● **GOAL OF THE EXERCISE**: What you return must match the listing word for word.

● **EXERCISE DATA**:
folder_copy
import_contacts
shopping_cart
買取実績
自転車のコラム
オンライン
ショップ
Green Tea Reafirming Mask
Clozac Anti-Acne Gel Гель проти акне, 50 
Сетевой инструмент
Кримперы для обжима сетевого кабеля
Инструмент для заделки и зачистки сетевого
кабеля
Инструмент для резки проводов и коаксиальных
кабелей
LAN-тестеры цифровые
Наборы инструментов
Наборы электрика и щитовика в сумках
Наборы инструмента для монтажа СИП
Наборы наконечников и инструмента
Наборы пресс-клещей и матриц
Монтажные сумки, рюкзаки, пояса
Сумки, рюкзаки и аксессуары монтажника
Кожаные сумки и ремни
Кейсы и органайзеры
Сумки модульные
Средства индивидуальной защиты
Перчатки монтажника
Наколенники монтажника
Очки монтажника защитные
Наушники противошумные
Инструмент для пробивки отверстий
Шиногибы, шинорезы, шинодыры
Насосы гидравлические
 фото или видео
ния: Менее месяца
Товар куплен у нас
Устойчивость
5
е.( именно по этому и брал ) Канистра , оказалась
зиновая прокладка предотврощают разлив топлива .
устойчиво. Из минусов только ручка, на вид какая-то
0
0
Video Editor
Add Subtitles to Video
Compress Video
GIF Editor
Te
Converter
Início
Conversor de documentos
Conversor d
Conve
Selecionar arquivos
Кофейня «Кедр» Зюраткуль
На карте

● **SOLUTION TO THIS EXERCISE**:
folder_copy
import_contacts
shopping_cart
買取実績
自転車のコラム
オンライン
ショップ
Green Tea Reafirming Mask
Clozac Anti-Acne Gel Гель проти акне, 50 
Сетевой инструмент
Кримперы для обжима сетевого кабеля
Инструмент для заделки и зачистки сетевого
кабеля
Инструмент для резки проводов и коаксиальных
кабелей
LAN-тестеры цифровые
Наборы инструментов
Наборы электрика и щитовика в сумках
Наборы инструмента для монтажа СИП
Наборы наконечников и инструмента
Наборы пресс-клещей и матриц
Монтажные сумки, рюкзаки, пояса
Сумки, рюкзаки и аксессуары монтажника
Кожаные сумки и ремни
Кейсы и органайзеры
Сумки модульные
Средства индивидуальной защиты
Перчатки монтажника
Наколенники монтажника
Очки монтажника защитные
Наушники противошумные
Инструмент для пробивки отверстий
Шиногибы, шинорезы, шинодыры
Насосы гидравлические
 фото или видео
ния: Менее месяца
Товар куплен у нас
Устойчивость
5
е.( именно по этому и брал ) Канистра , оказалась
зиновая прокладка предотврощают разлив топлива .
устойчиво. Из минусов только ручка, на вид какая-то
0
0
Video Editor
Add Subtitles to Video
Compress Video
GIF Editor
Te
Converter
Início
Conversor de documentos
Conversor d
Conve
Selecionar arquivos
Кофейня «Кедр» Зюраткуль
На карте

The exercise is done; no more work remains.